*Problem to solve:*
Look through the listing below, find every line with the string "wiring", and copy it.

*** Opening of Data to use ***

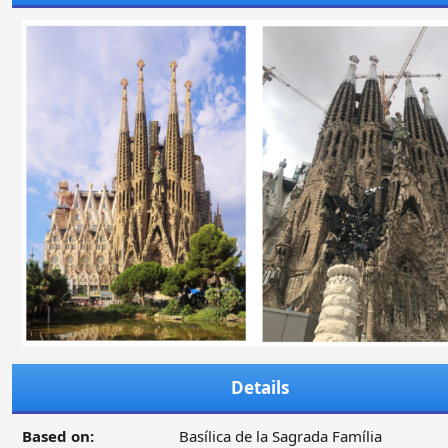
Details
Based on:
Basílica de la Sagrada Família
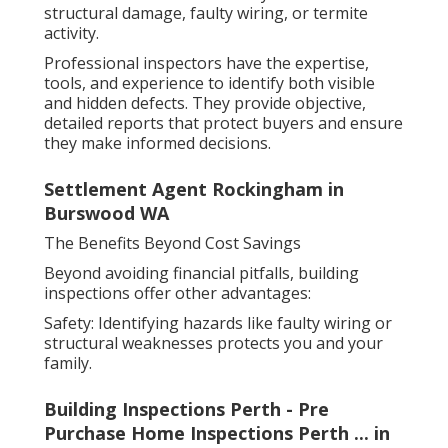
structural damage, faulty wiring, or termite
activity.
Professional inspectors have the expertise,
tools, and experience to identify both visible
and hidden defects. They provide objective,
detailed reports that protect buyers and ensure
they make informed decisions.
Settlement Agent Rockingham in
Burswood WA
The Benefits Beyond Cost Savings
Beyond avoiding financial pitfalls, building
inspections offer other advantages:
Safety: Identifying hazards like faulty wiring or
structural weaknesses protects you and your
family.
Building Inspections Perth - Pre
Purchase Home Inspections Perth ... in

*** Close of Data to use ***

*Exercise answer:*
structural damage, faulty wiring, or termite
Safety: Identifying hazards like faulty wiring or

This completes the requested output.